REPUBLIKA.CO.ID, JAKARTA -- Praktisi keuangan syariah Sidiq Haryono menilai Badan Pengelola Keuangan Haji (BPKH) perlu mempertimbangkan perluasan investasi pada fasilitas atau instrumen yang berkaitan langsung dengan ibadah haji di Arab Saudi. Menurut dia, investasi dalam valuta asing penting mengingat komposisi biaya haji selama ini tersebar ke dalam beberapa pos pengeluaran di beberapa jasa dan produk di Arab Saudi.

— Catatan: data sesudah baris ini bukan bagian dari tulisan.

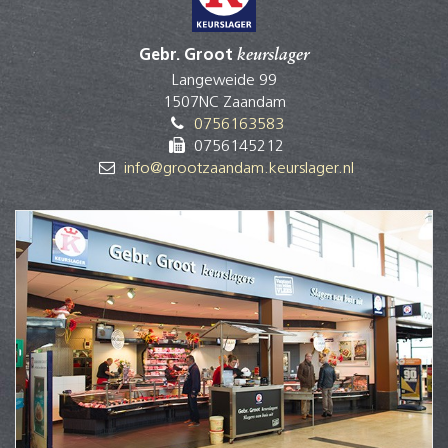
Gebr. Groot
keurslager
Langeweide 99
1507NC Zaandam
0756163583
0756145212
info@grootzaandam.keurslager.nl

"Untuk menjaga kesinambungan pengelolaan keuangan haji, (investasi) dapat dicapai dengan natural currency hedging dan cost hedging," kata Sidiq dalam pernyataan di Jakarta, Selasa (1/3/2022).
Sidiq yang juga ketua umum Forum Silaturahim Studi Ekonomi Islam (Fossei) mengatakan, natural currency hedging bisa dilakukan dengan menjaga keseimbangan komposisi jumlah aset produktif investasi BPKH dalam bentuk valuta asing. Hal ini agar sesuai dengan porsi kewajiban BPIH dalam valuta asing, dengan tetap mempertimbangkan nilai manfaat investasi yang optimal.
Sementara itu, cost hedging dapat dilakukan apabila BPKH mampu menjaga variabel yang mempengaruhi struktur biaya haji, seperti kebijakan fiskal di Arab Saudi, volatilitas nilai tukar, inflasi, regulasi pembatasan sosial yang berdampak pada struktur biaya dan biaya lain terkait protokol kesehatan.
Sidiq memproyeksikan, apabila BPKH melakukan investasi di perhajian Arab Saudi sebesar Rp 30 triliun atau sekitar 15 persen dari total kelolaan dana keuangan haji, BPKH bisa memiliki investasi strategis ke sektor usaha. Beberapa di antaranya adalah akomodasi untuk 18.075 kamar hotel, 650 bus, kontrak jangka panjang untuk dua pesawat Boeing 737-800, rumah sakit dan layanan catering untuk 20 juta pack per tahun.
"Dari komposisi investasi tersebut, BPKH berpotensi memperoleh manfaat langsung berupa nilai manfaat dalam bentuk valuta asing dengan return on investment kurang lebih 10 persen sampai 18 persen per tahun, serta memberikan manfaat langsung dalam bentuk efisiensi atas biaya riil haji," katanya.
Selain keuntungan, investasi pada sektor usaha perhajian di Arab Saudi juga bisa memberikan manfaat tidak langsung bagi 1.230 tenaga kerja WNI, peningkatan ekspor Indonesia dari kebutuhan investasi BPKH di Arab Saudi, dan capital inflow yang dapat dikembalikan ke Indonesia.
Keuntungan tidak langsung lainnya, menurut dia, adalah ada potensi perbaikan komposisi neraca perdagangan serta kemudahan bagi Kelompok Bimbingan Ibadah Haji dan Umrah (KBIHU) dan jamaah haji atau umrah Indonesia.
"KBIHU dapat memperoleh akses pelayanan penyelenggaraan umrah dengan harga yang lebih efisien sedangkan jamaah haji atau umrah juga dapat memperoleh pelayanan yang lebih baik dari beberapa jasa dan produk terkait penyelenggaraan haji dan umrah," kata Sidiq.
Selain itu, tambah dia, investasi perhajian di Arab Saudi juga dapat berdampak pada peningkatan kebutuhan pembiayaan di dalam negeri untuk para UMKM atau eksportir, misalnya untuk pembiayaan ekspor bahan baku layanan jasa makanan, pengadaan bus, suvenir, perlengkapan ibadah haji/umroh dan perlengkapan kebutuhan akomodasi hotel. "Ekosistem perhajian tersebut juga dapat dikuatkan dengan menciptakan sistem pembayaran berbasis keuangan syariah dari dalam negeri, dalam mata uang rupiah dan juga memberikan akses pelayanan perbankan syariah nasional untuk membuka jaringan layanan di Arab Saudi," kata Sidiq.
Dengan berbagai perkiraan potensi tersebut, ia mengharapkan BPKH berani melakukan investasi perhajian di Arab Saudi dengan tetap memperhatikan prinsip-prinsip investasi seperti harus sesuai syariah, aman dan kehati-hatian, likuiditas, dan kemanfaatan nilai ekonomi maupun non ekonomi. "Nilai strategis investasi terkait perhajian di Arab Saudi diyakini juga mampu menjaga keberlanjutan keuangan haji dalam jangka panjang," katanya.